**EXERCISE AIM**
Reproduce verbatim all of the data given below, but do not carry over the images.

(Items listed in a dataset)
*** Begin section ***

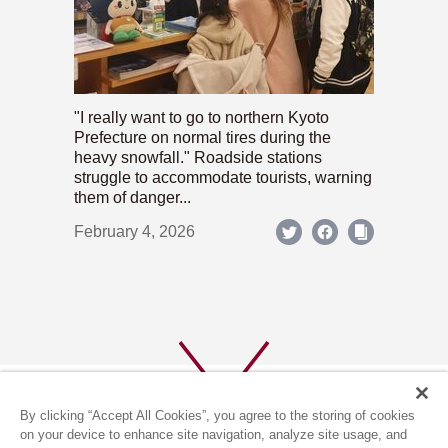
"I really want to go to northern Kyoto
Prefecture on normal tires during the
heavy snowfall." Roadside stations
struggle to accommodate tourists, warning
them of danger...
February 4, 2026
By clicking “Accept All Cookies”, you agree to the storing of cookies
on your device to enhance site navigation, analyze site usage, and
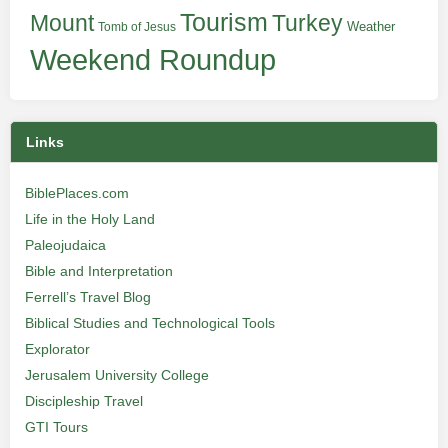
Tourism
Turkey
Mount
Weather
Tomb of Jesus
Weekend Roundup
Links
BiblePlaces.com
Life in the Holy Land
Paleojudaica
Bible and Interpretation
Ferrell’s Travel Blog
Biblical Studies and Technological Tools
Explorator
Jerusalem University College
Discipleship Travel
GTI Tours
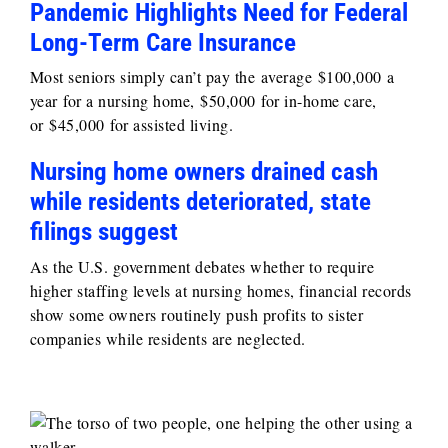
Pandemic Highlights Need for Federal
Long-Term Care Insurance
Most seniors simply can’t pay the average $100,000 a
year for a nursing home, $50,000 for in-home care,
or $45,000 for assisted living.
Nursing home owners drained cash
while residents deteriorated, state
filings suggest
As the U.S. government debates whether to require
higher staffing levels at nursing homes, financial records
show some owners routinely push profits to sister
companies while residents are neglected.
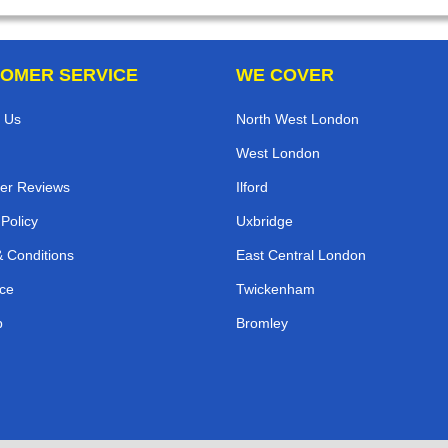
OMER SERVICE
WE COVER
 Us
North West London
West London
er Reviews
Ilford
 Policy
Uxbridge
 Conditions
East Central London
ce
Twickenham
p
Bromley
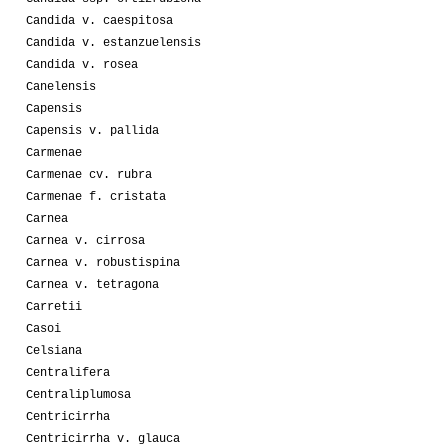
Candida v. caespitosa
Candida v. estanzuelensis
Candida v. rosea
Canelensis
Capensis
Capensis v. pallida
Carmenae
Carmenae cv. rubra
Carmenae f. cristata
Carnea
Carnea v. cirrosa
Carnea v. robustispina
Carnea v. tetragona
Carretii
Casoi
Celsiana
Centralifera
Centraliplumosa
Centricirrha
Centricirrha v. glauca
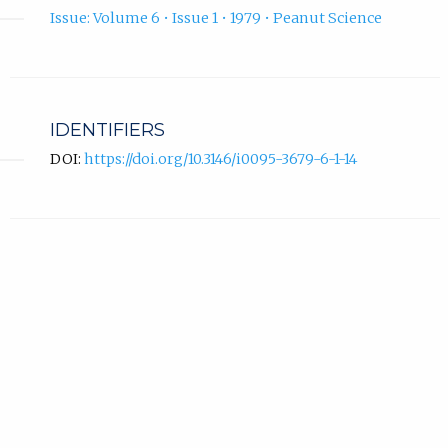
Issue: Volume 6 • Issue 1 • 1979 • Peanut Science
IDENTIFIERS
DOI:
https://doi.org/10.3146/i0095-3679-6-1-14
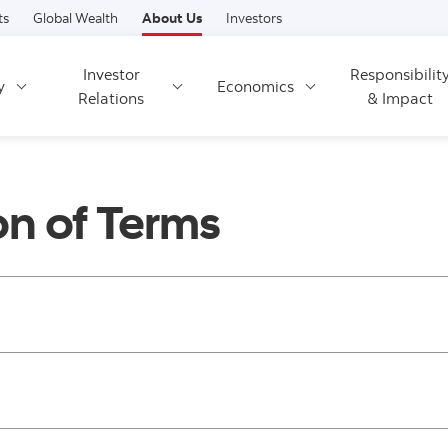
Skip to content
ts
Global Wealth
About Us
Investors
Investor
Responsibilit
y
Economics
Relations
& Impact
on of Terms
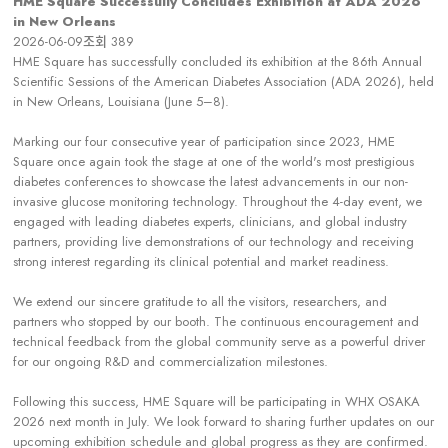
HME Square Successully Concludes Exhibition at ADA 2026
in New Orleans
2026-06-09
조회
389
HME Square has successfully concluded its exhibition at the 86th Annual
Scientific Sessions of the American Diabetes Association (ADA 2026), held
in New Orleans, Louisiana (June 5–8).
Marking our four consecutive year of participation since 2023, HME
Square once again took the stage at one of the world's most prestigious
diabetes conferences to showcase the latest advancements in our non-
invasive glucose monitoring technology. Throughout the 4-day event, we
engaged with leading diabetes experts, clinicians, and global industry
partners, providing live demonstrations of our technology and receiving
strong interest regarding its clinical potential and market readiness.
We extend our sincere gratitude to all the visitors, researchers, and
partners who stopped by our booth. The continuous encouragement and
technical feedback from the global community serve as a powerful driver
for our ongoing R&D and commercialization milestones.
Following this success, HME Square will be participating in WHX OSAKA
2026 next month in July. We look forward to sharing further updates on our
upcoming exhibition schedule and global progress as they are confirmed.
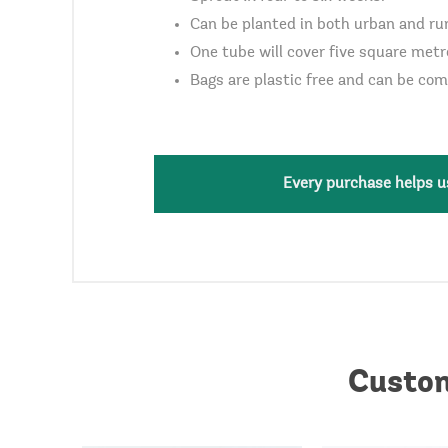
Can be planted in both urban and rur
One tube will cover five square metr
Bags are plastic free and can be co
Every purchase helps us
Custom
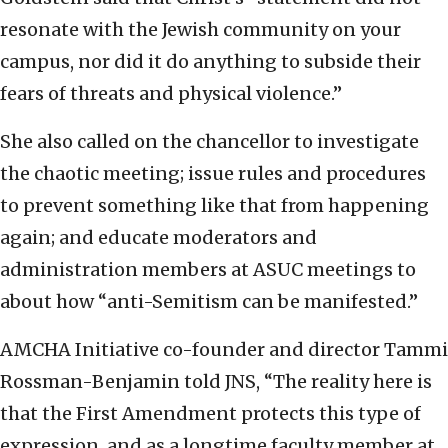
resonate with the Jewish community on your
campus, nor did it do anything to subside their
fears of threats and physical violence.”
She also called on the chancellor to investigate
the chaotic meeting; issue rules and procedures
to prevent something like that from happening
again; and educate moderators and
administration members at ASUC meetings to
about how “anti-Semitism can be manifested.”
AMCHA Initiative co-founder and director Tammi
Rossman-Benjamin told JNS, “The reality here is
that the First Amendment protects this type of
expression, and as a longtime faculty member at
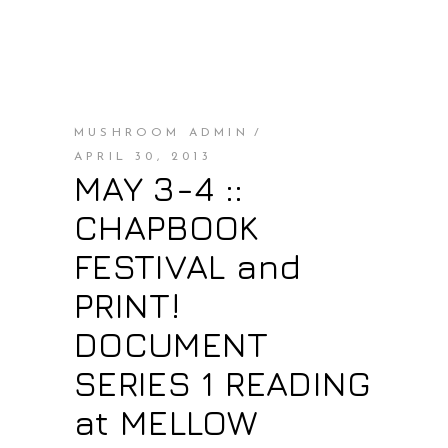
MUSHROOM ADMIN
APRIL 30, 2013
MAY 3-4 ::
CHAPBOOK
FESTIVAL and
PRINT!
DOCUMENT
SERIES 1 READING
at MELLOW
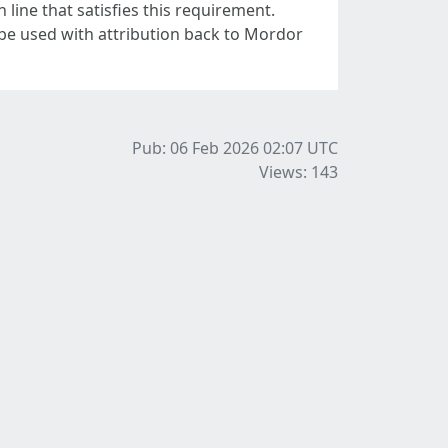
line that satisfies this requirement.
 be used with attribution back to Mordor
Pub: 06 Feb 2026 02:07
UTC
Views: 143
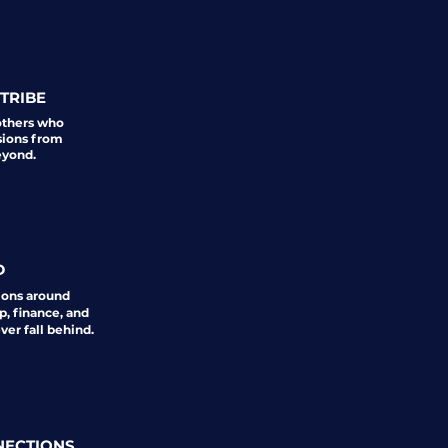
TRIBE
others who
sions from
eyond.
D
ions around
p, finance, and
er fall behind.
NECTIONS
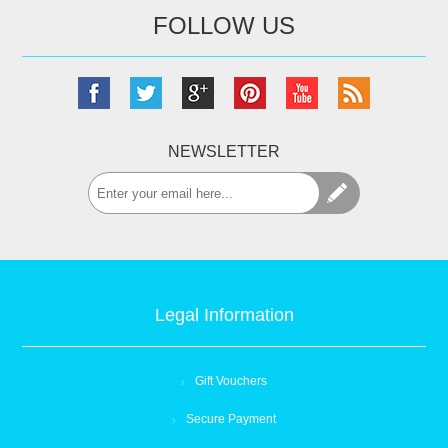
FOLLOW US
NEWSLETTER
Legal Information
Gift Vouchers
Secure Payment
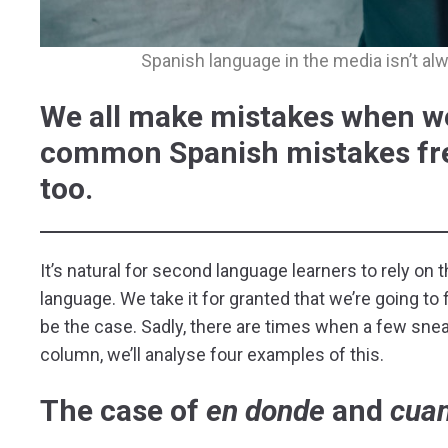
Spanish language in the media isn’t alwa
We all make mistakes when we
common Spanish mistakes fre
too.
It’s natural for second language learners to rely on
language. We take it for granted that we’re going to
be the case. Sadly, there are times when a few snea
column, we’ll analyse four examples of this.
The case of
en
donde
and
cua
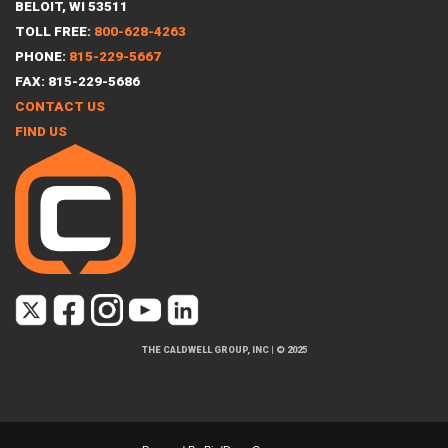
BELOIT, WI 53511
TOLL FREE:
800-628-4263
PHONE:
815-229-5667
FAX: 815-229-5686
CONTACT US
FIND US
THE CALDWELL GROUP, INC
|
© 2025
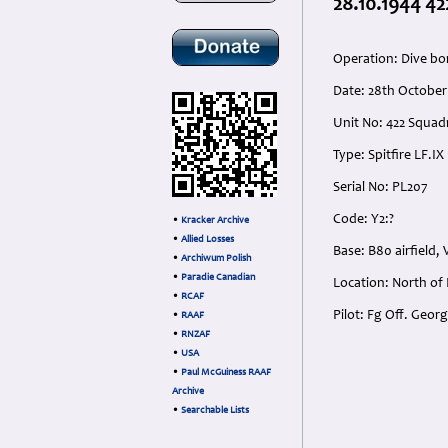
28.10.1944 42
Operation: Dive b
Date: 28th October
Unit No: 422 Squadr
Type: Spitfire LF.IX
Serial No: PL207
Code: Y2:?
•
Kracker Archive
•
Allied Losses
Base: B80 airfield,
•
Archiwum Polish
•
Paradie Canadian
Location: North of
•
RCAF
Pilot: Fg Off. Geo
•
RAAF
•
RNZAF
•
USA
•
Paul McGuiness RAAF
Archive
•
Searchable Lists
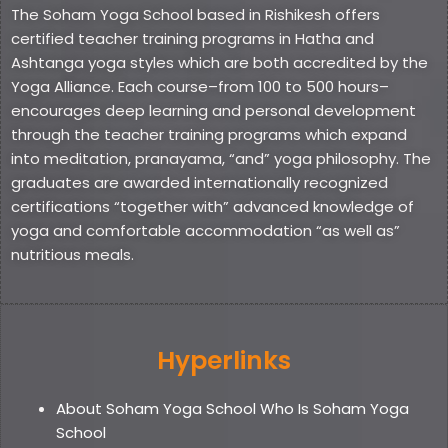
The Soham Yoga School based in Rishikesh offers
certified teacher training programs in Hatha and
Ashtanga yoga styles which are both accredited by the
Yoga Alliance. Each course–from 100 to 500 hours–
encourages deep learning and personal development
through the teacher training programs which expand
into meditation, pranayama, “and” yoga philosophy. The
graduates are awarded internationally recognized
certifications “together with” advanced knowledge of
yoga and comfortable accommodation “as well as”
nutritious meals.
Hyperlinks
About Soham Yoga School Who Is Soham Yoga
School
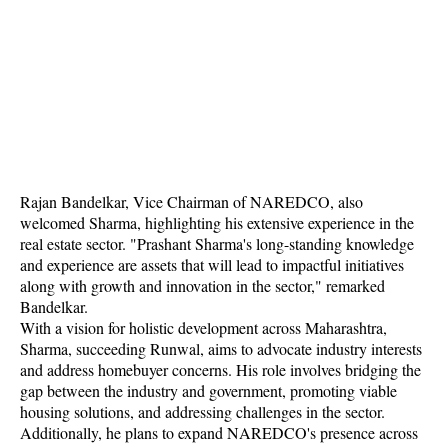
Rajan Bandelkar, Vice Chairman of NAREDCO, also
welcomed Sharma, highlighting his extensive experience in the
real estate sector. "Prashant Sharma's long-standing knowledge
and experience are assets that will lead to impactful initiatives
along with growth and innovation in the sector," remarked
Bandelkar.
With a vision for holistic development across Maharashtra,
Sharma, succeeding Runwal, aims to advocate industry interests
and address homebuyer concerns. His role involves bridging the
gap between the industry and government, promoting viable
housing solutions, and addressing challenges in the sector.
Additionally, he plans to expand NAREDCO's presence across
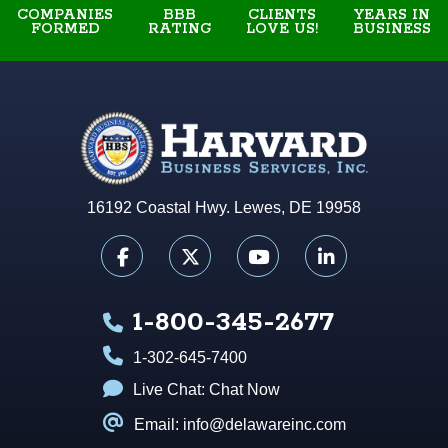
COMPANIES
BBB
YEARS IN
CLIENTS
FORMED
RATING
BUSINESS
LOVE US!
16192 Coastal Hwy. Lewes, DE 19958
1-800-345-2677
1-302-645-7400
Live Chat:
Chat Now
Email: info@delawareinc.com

*** End section ***

**REPLY TO THE EXERCISE**
"I really want to go to northern Kyoto
Prefecture on normal tires during the
heavy snowfall." Roadside stations
struggle to accommodate tourists, warning
them of danger...
February 4, 2026
By clicking “Accept All Cookies”, you agree to the storing of cookies
on your device to enhance site navigation, analyze site usage, and
Tourism
Turkey
Mount
Weather
Tomb of Jesus
Weekend Roundup
Links
BiblePlaces.com
Life in the Holy Land
Paleojudaica
Bible and Interpretation
Ferrell’s Travel Blog
Biblical Studies and Technological Tools
Explorator
Jerusalem University College
Discipleship Travel
GTI Tours
Pandemic Highlights Need for Federal
Long-Term Care Insurance
Most seniors simply can’t pay the average $100,000 a
year for a nursing home, $50,000 for in-home care,
or $45,000 for assisted living.
Nursing home owners drained cash
while residents deteriorated, state
filings suggest
As the U.S. government debates whether to require
higher staffing levels at nursing homes, financial records
show some owners routinely push profits to sister
companies while residents are neglected.
OMER SERVICE
WE COVER
 Us
North West London
West London
er Reviews
Ilford
 Policy
Uxbridge
 Conditions
East Central London
ce
Twickenham
p
Bromley
Candida v. caespitosa
Candida v. estanzuelensis
Candida v. rosea
Canelensis
Capensis
Capensis v. pallida
Carmenae
Carmenae cv. rubra
Carmenae f. cristata
Carnea
Carnea v. cirrosa
Carnea v. robustispina
Carnea v. tetragona
Carretii
Casoi
Celsiana
Centralifera
Centraliplumosa
Centricirrha
Centricirrha v. glauca
Issue: Volume 6 • Issue 1 • 1979 • Peanut Science
IDENTIFIERS
DOI:
https://doi.org/10.3146/i0095-3679-6-1-14
Skip to content
ts
Global Wealth
About Us
Investors
Investor
Responsibilit
y
Economics
Relations
& Impact
on of Terms
HME Square Successully Concludes Exhibition at ADA 2026
in New Orleans
2026-06-09
조회
389
HME Square has successfully concluded its exhibition at the 86th Annual
Scientific Sessions of the American Diabetes Association (ADA 2026), held
in New Orleans, Louisiana (June 5–8).
Marking our four consecutive year of participation since 2023, HME
Square once again took the stage at one of the world's most prestigious
diabetes conferences to showcase the latest advancements in our non-
invasive glucose monitoring technology. Throughout the 4-day event, we
engaged with leading diabetes experts, clinicians, and global industry
partners, providing live demonstrations of our technology and receiving
strong interest regarding its clinical potential and market readiness.
We extend our sincere gratitude to all the visitors, researchers, and
partners who stopped by our booth. The continuous encouragement and
technical feedback from the global community serve as a powerful driver
for our ongoing R&D and commercialization milestones.
Following this success, HME Square will be participating in WHX OSAKA
2026 next month in July. We look forward to sharing further updates on our
upcoming exhibition schedule and global progress as they are confirmed.
Can be planted in both urban and rur
One tube will cover five square metr
Bags are plastic free and can be co
Every purchase helps us
Custom
resonate with the Jewish community on your
campus, nor did it do anything to subside their
fears of threats and physical violence.”
She also called on the chancellor to investigate
the chaotic meeting; issue rules and procedures
to prevent something like that from happening
again; and educate moderators and
administration members at ASUC meetings to
about how “anti-Semitism can be manifested.”
AMCHA Initiative co-founder and director Tammi
Rossman-Benjamin told JNS, “The reality here is
that the First Amendment protects this type of
expression, and as a longtime faculty member at
MUSHROOM ADMIN
APRIL 30, 2013
MAY 3-4 ::
CHAPBOOK
FESTIVAL and
PRINT!
DOCUMENT
SERIES 1 READING
at MELLOW
line that satisfies this requirement.
 be used with attribution back to Mordor
Pub: 06 Feb 2026 02:07
UTC
Views: 143
TRIBE
others who
sions from
eyond.
D
ions around
p, finance, and
er fall behind.
NECTIONS
FOLLOW US
NEWSLETTER
Legal Information
Gift Vouchers
Secure Payment
Spanish language in the media isn’t alwa
We all make mistakes when we
common Spanish mistakes fre
too.
It’s natural for second language learners to rely on
language. We take it for granted that we’re going to
be the case. Sadly, there are times when a few snea
column, we’ll analyse four examples of this.
The case of
en
donde
and
cua
BELOIT, WI 53511
TOLL FREE:
800-628-4263
PHONE:
815-229-5667
FAX: 815-229-5686
CONTACT US
FIND US
THE CALDWELL GROUP, INC
|
© 2025
28.10.1944 42
Operation: Dive b
Date: 28th October
Unit No: 422 Squadr
Type: Spitfire LF.IX
Serial No: PL207
Code: Y2:?
•
Kracker Archive
•
Allied Losses
Base: B80 airfield,
•
Archiwum Polish
•
Paradie Canadian
Location: North of
•
RCAF
Pilot: Fg Off. Geo
•
RAAF
•
RNZAF
•
USA
•
Paul McGuiness RAAF
Archive
•
Searchable Lists
The Soham Yoga School based in Rishikesh offers
certified teacher training programs in Hatha and
Ashtanga yoga styles which are both accredited by the
Yoga Alliance. Each course–from 100 to 500 hours–
encourages deep learning and personal development
through the teacher training programs which expand
into meditation, pranayama, “and” yoga philosophy. The
graduates are awarded internationally recognized
certifications “together with” advanced knowledge of
yoga and comfortable accommodation “as well as”
nutritious meals.
Hyperlinks
About Soham Yoga School Who Is Soham Yoga
School
Rajan Bandelkar, Vice Chairman of NAREDCO, also
welcomed Sharma, highlighting his extensive experience in the
real estate sector. "Prashant Sharma's long-standing knowledge
and experience are assets that will lead to impactful initiatives
along with growth and innovation in the sector," remarked
Bandelkar.
With a vision for holistic development across Maharashtra,
Sharma, succeeding Runwal, aims to advocate industry interests
and address homebuyer concerns. His role involves bridging the
gap between the industry and government, promoting viable
housing solutions, and addressing challenges in the sector.
Additionally, he plans to expand NAREDCO's presence across
COMPANIES
BBB
YEARS IN
CLIENTS
FORMED
RATING
BUSINESS
LOVE US!
16192 Coastal Hwy. Lewes, DE 19958
1-800-345-2677
1-302-645-7400
Live Chat:
Chat Now
Email: info@delawareinc.com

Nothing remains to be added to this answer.